Riesenkalmare zählen zu den rätselhaftesten Kreaturen der Ozeane. Sie hausen in Tiefen von 300 bis 1.000 Metern und tauchen selten an der Oberfläche auf. Über Jahrhunderte basierten wissenschaftliche Erkenntnisse auf gestrandeten Kadavern oder Resten aus Pottwal-Mägen – die ersten Fotos lebender Exemplare entstanden erst 2004, wie National Geographic berichtet.
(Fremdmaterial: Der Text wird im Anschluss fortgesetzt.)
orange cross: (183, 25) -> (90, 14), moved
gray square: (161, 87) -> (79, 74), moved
Solche Strandumspülungen sind in Südafrika rar, aber nicht einzigartig. 2020 strandete ein gut erhaltener Jungkalmar nahe Kapstadt, wie die Washington Post meldete. Ein ausgewachsenes Tier von fast 9 Metern Länge kam 1992 in der Region ans Licht, teilte Devon Bowen, Digital Manager des Two Oceans Aquarium in Kapstadt, mit der südafrikanischen Nachrichtenplattform Independent Online (IOL).

Dieser Kalmar erlitt nachts schwere Verletzungen, vermutlich durch Kollision mit einem Schiff oder Fischereiboot. "Wir sahen einen langen Schnitt über den Tentakeln, wahrscheinlich von einem Propeller", erklärt Paulus. Experten identifizierten ein Weibchen. "Sie wurde wohl von einem Schiff getroffen, als sie an der Oberfläche schwamm", so Jon Friedman von der Cape of Good Hope Society for the Prevention of Cruelty to Animals (SPCA) gegenüber IOL.
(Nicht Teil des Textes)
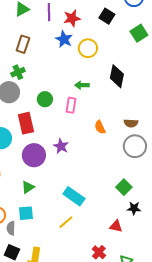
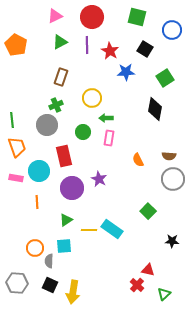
red star: (72, 18) -> (110, 51), turned -30
green square: (139, 33) -> (165, 78), moved
blue star: (64, 39) -> (126, 72), moved, turned -30
yellow circle: (88, 48) -> (92, 98), moved
green arrow: (82, 85) -> (106, 118), moved
green square: (124, 187) -> (148, 211), moved
yellow line: (66, 222) -> (89, 230), moved, turned 42
red triangle: (116, 226) -> (148, 270), moved

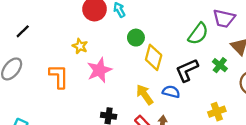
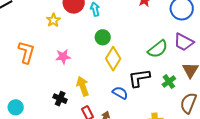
yellow star: (80, 46) -> (53, 20), moved
pink star: (99, 70) -> (63, 57), size x0.7
yellow arrow: (145, 95) -> (83, 86), moved

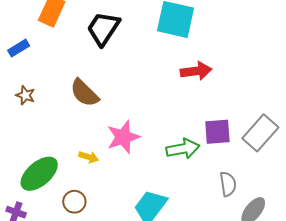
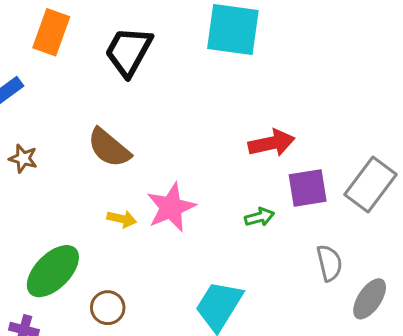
red arrow: (196, 71) -> (271, 143), moved
green arrow: (183, 149) -> (259, 217), size x0.6
yellow arrow: (89, 157) -> (122, 219), moved

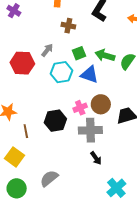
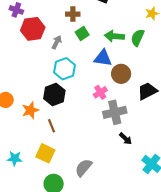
green square: (79, 53) -> (82, 33), moved
red hexagon: (22, 63) -> (33, 29), moved
cyan hexagon: (62, 72) -> (65, 69), moved
brown circle: (101, 104) -> (121, 74), moved
black hexagon: (55, 121) -> (54, 95), moved

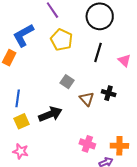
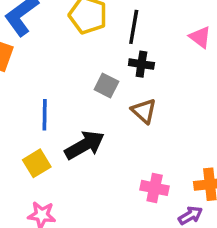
black line: (98, 52) -> (134, 27), moved
black cross: (109, 93) -> (141, 64), moved
blue line: (18, 98) -> (45, 115), moved

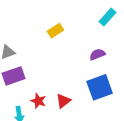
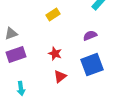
red star: (38, 101) -> (55, 54), moved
Friedman schätzt das Alter auf zwei Jahre. Laut Smithsonian erreichen Riesenkalmare bis zu fünf Jahre und 13 Meter Länge, meist jedoch 11 Meter.

Als SPCA-Mitarbeiter eintrafen, hatten Fischer bereits Augen, Schnabel und Tentakelteile entfernt. Der Rest wurde zerlegt und ins Meer zurückgegeben, Teile jedoch ans Iziko South African Museum in Kapstadt für DNA-Analysen geschickt. Das Museum lagert Reste von 19 weiteren Exemplaren, berichtet IOL.

Paulus bedauert, dass der Kadaver nicht vollständig ins Museum kam, doch ihre Familie genoss den intakten Anblick. "Meine zwei kleinen Söhne sind Wildtiere-fans, wir fuhren sofort hin", sagt sie.